The phrases “pay attention and “please focus” must be two of the timeless, universal mantras of teaching. We all know that in order for information to be retained and incorporated into wider schemas of knowledge then little Johnny had better have eyes front and ears open.
But what if little Johnny’s brain is biologically incapable of sustaining attention? And what if Johnny is struggling with low self-esteem, depression and feelings of anxiety? These are the worrying findings of an increasing number of studies that link these problems to excessive time spent using screens.
Any parent will tell you: managing “screen-time” is tough. Getting children of both primary and secondary age to put down their SmartPhones and tablets and log-off their computers or consoles requires firm rules and no-nonsense approaches.

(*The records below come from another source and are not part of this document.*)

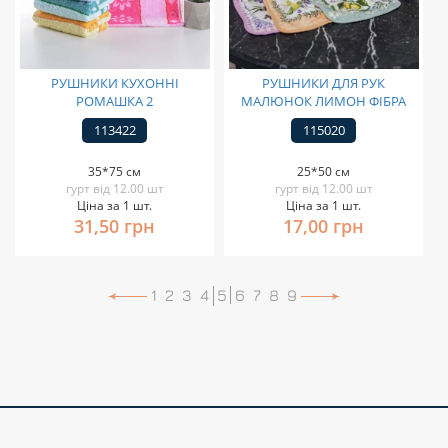
РУШНИКИ КУХОННІ
РУШНИКИ ДЛЯ РУК
РОМАШКА 2
МАЛЮНОК ЛИМОН ФІБРА
113422
115020
35*75 см
25*50 см
гурт від 12.00 шт
гурт від 12.00 шт
Ціна за 1 шт.
Ціна за 1 шт.
31,50 грн
17,00 грн
1
2
3
4
5
6
7
8
9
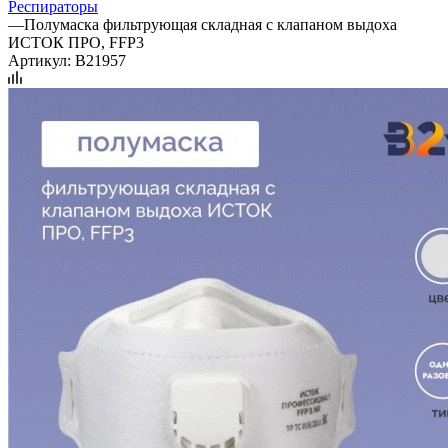
Респираторы
—
Полумаска фильтрующая складная с клапаном выдоха
ИСТОК ПРО, FFP3
Артикул:
B21957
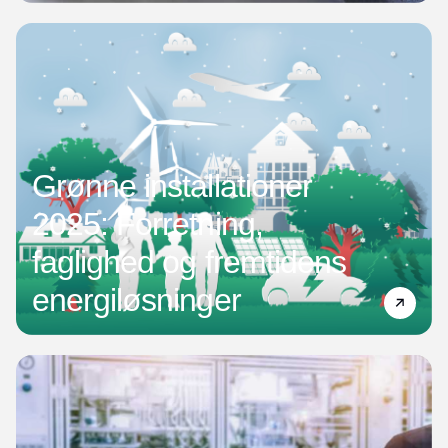
Grønne installationer
2025: Forretning,
faglighed og fremtidens
energiløsninger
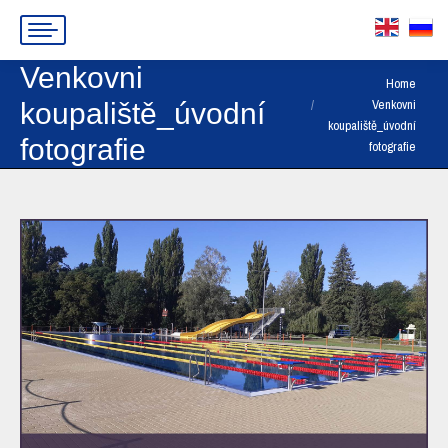
Venkovni
You are here:
Home
Venkovni
koupaliště_úvodní
koupaliště_úvodní
fotografie
fotografie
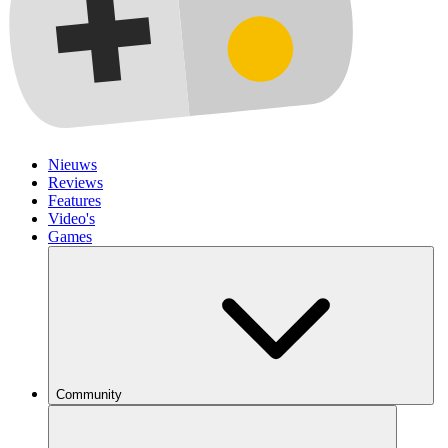
Nieuws
Reviews
Features
Video's
Games
Community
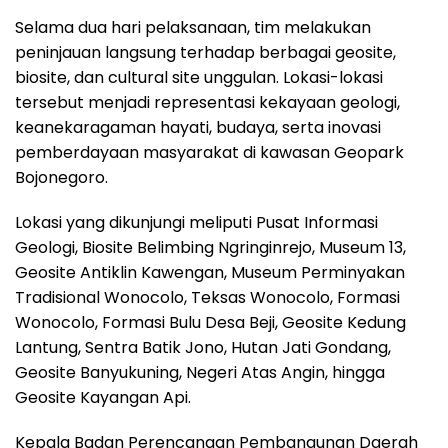
Selama dua hari pelaksanaan, tim melakukan
peninjauan langsung terhadap berbagai geosite,
biosite, dan cultural site unggulan. Lokasi-lokasi
tersebut menjadi representasi kekayaan geologi,
keanekaragaman hayati, budaya, serta inovasi
pemberdayaan masyarakat di kawasan Geopark
Bojonegoro.
Lokasi yang dikunjungi meliputi Pusat Informasi
Geologi, Biosite Belimbing Ngringinrejo, Museum 13,
Geosite Antiklin Kawengan, Museum Perminyakan
Tradisional Wonocolo, Teksas Wonocolo, Formasi
Wonocolo, Formasi Bulu Desa Beji, Geosite Kedung
Lantung, Sentra Batik Jono, Hutan Jati Gondang,
Geosite Banyukuning, Negeri Atas Angin, hingga
Geosite Kayangan Api.
Kepala Badan Perencanaan Pembangunan Daerah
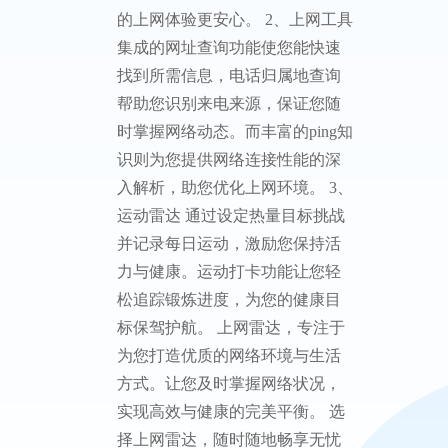
的上网体验更安心。 2、上网工具
集成的网址查询功能使您能快速
找到所需信息，电话归属地查询
帮助您识别来电来源，保证您随
时掌握网络动态。而丰富的ping知
识则为您提供网络连接性能的深
入解析，助您优化上网环境。 3、
运动雷达 通过设定热量目标挑战
并记录每日运动，激励您保持活
力与健康。运动打卡功能让您轻
松追踪锻炼进度，为您的健康目
标保驾护航。 上网雷达，专注于
为您打造优质的网络环境与生活
方式。让您及时掌握网络状况，
实现高效与健康的完美平衡。 选
择上网雷达，随时随地畅享无忧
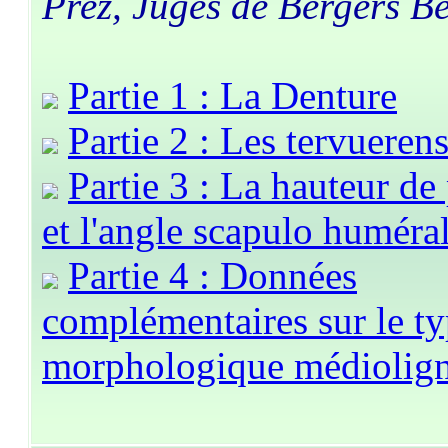
Prez, Juges de Bergers B
Partie 1 : La Denture
Partie 2 : Les tervuerens
Partie 3 : La hauteur de 
et l'angle scapulo huméra
Partie 4 : Données
complémentaires sur le t
morphologique médiolig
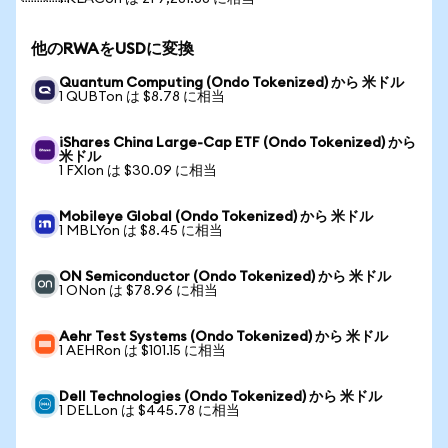
他のRWAをUSDに変換
Quantum Computing (Ondo Tokenized) から 米ドル
1 QUBTon は $8.78 に相当
iShares China Large-Cap ETF (Ondo Tokenized) から
米ドル
1 FXIon は $30.09 に相当
Mobileye Global (Ondo Tokenized) から 米ドル
1 MBLYon は $8.45 に相当
ON Semiconductor (Ondo Tokenized) から 米ドル
1 ONon は $78.96 に相当
Aehr Test Systems (Ondo Tokenized) から 米ドル
1 AEHRon は $101.15 に相当
Dell Technologies (Ondo Tokenized) から 米ドル
1 DELLon は $445.78 に相当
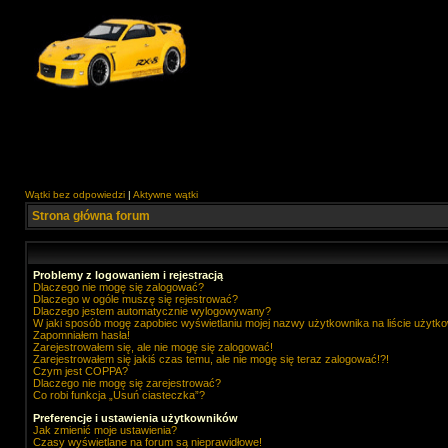
Wątki bez odpowiedzi
|
Aktywne wątki
Strona główna forum
Problemy z logowaniem i rejestracją
Dlaczego nie mogę się zalogować?
Dlaczego w ogóle muszę się rejestrować?
Dlaczego jestem automatycznie wylogowywany?
W jaki sposób mogę zapobiec wyświetlaniu mojej nazwy użytkownika na liście użytk
Zapomniałem hasła!
Zarejestrowałem się, ale nie mogę się zalogować!
Zarejestrowałem się jakiś czas temu, ale nie mogę się teraz zalogować!?!
Czym jest COPPA?
Dlaczego nie mogę się zarejestrować?
Co robi funkcja „Usuń ciasteczka”?
Preferencje i ustawienia użytkowników
Jak zmienić moje ustawienia?
Czasy wyświetlane na forum są nieprawidłowe!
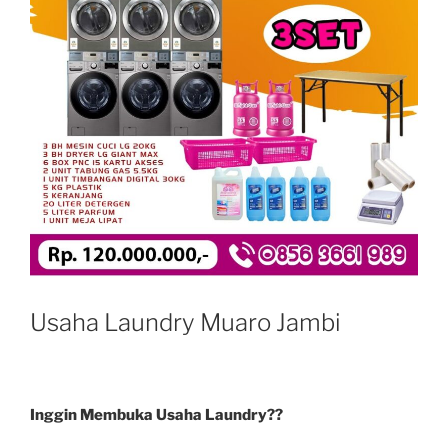
Usaha Laundry Muaro Jambi
Inggin Membuka Usaha Laundry??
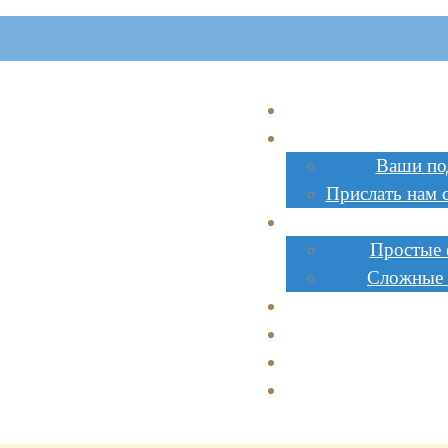
Главна
Поделк
Ваши по
Прислать нам 
Инструк
Простые
Сложные
Стоимос
Заказат
Сотрудниче
Доставк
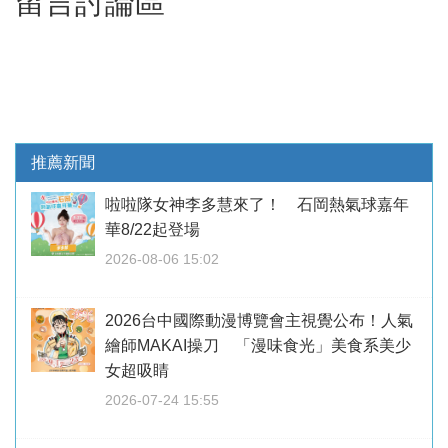
留言討論區
推薦新聞
啦啦隊女神李多慧來了！ 石岡熱氣球嘉年
華8/22起登場
2026-08-06 15:02
2026台中國際動漫博覽會主視覺公布！人氣
繪師MAKAI操刀 「漫味食光」美食系美少
女超吸睛
2026-07-24 15:55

Parental concerns appear to be well-founded as a new study by Public Health England (1) has concluded that non-screen activities are measurably important in child development. Professor Kevin Fenton, director of health and wellbeing at Public Health England, affirms that physical activity and face-to-face social interactions with friends and family are key factors in reducing childhood anxiety – and that excessive screen-time limits opportunities for these to occur.
What has been less discussed up until now is what strategies schools need to be putting in place – both to help and support parents and students to manage screen-time in a healthy way and to reflect carefully on what the effects of screen-time may be on educational attainment.
What is clear is that we are in virgin territory. Yes, digital devices are “tools” in the same way that bikes and spades are, but they also carry important differences that we have not yet gotten used to.
Perhaps most importantly are the ways that iPads and SmartPhones persist in notifying us. Messages bleep and vibrate, demanding immediate responses. We love to feel connected, and connected devices tap into these deep desires in us.
In the home this might mean being only half-aware of conversations with siblings or parents, or not being properly attentive to the demands of an argument being developed in an essay because Facebook is checked every two minutes.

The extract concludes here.